Planète
20 millions de milliards de fourmis nous racontent l’histoire du climat
Elles sont partout sans qu’on les voie. Une nouvelle étude révèle que leur incroyable diversité doit beaucoup aux changements de température et de niveau…


Elles sont partout sans qu’on les voie. Une nouvelle étude révèle que leur incroyable diversité doit beaucoup aux changements de température et de niveau des mers.
Le chiffre donne le vertige. Il y a environ 20 millions de milliards de fourmis sur Terre, réparties en 15 000 espèces différentes. Leur poids total dépasse celui de tous les oiseaux et mammifères sauvages réunis. Pourtant, on les remarque à peine, trop petites, trop discrètes. Mais ces insectes jouent un rôle colossal dans nos écosystèmes.

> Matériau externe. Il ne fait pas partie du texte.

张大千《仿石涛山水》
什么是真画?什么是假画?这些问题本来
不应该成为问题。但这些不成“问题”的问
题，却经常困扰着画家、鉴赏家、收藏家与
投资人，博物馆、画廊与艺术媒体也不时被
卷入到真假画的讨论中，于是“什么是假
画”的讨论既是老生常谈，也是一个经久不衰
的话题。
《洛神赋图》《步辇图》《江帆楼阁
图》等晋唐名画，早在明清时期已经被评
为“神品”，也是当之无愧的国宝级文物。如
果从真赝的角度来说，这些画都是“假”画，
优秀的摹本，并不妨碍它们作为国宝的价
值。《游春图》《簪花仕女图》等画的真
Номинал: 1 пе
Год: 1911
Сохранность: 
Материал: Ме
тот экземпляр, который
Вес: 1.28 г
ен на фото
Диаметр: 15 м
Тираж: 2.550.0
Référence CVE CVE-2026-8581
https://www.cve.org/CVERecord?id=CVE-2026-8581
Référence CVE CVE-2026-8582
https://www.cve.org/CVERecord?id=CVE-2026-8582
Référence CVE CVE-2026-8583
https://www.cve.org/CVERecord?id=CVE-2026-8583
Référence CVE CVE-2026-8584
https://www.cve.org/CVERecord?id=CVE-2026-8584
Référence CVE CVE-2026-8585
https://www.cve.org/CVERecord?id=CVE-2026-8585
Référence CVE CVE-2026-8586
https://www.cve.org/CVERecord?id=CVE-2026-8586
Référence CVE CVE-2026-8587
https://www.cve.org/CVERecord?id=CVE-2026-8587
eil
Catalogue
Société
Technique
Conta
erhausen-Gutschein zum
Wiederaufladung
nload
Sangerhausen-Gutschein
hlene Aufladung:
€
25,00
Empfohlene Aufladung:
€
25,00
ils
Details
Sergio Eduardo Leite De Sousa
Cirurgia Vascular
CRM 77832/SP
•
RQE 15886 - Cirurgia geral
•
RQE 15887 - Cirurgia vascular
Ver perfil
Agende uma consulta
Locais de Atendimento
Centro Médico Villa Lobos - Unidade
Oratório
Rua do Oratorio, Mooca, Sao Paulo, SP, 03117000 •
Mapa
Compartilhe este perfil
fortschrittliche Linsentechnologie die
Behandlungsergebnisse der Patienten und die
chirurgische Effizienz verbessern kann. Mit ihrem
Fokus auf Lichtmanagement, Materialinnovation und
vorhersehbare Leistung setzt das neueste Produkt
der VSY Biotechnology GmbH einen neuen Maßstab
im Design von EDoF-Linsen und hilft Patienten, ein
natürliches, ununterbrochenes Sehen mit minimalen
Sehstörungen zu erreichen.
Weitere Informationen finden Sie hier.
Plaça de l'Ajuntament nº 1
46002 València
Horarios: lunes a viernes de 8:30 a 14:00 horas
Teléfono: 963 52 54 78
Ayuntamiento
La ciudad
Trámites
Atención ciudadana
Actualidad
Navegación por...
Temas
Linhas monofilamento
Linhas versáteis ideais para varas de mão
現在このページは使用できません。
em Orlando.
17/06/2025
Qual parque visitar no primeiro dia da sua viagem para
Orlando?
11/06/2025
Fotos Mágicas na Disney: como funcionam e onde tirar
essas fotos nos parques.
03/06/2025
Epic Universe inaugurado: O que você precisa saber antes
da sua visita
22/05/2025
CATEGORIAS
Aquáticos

Ils dispersent les graines dans les forêts, ce qui permet aux arbres de se renouveler. Ils creusent des galeries qui aèrent les sols. Sans eux, la vie végétale serait bien différente. Et leur histoire, longue de 140 millions d’années, est plus complexe qu’on ne l’imaginait.
Pendant longtemps, les scientifiques pensaient que la diversification des fourmis était surtout liée aux plantes à fleurs. Ces plantes, en offrant abri et nourriture, auraient poussé les fourmis à se diversifier. C’est en partie vrai, mais ce n’est pas toute l’histoire. Une nouvelle étude montre que les variations climatiques du passé ont eu une influence bien plus grande qu’on ne le croyait. La température et le niveau des mers ont joué un rôle clé dans l’apparition ou la disparition de certaines espèces. Les chercheurs ont testé plusieurs scénarios, combinant quatre facteurs environnementaux. Deux facteurs liés au vivant, comme les plantes à fleurs ou les conifères. Et deux facteurs physiques, comme la température et le niveau des océans. Résultat les variations physiques ont été sous-estimées.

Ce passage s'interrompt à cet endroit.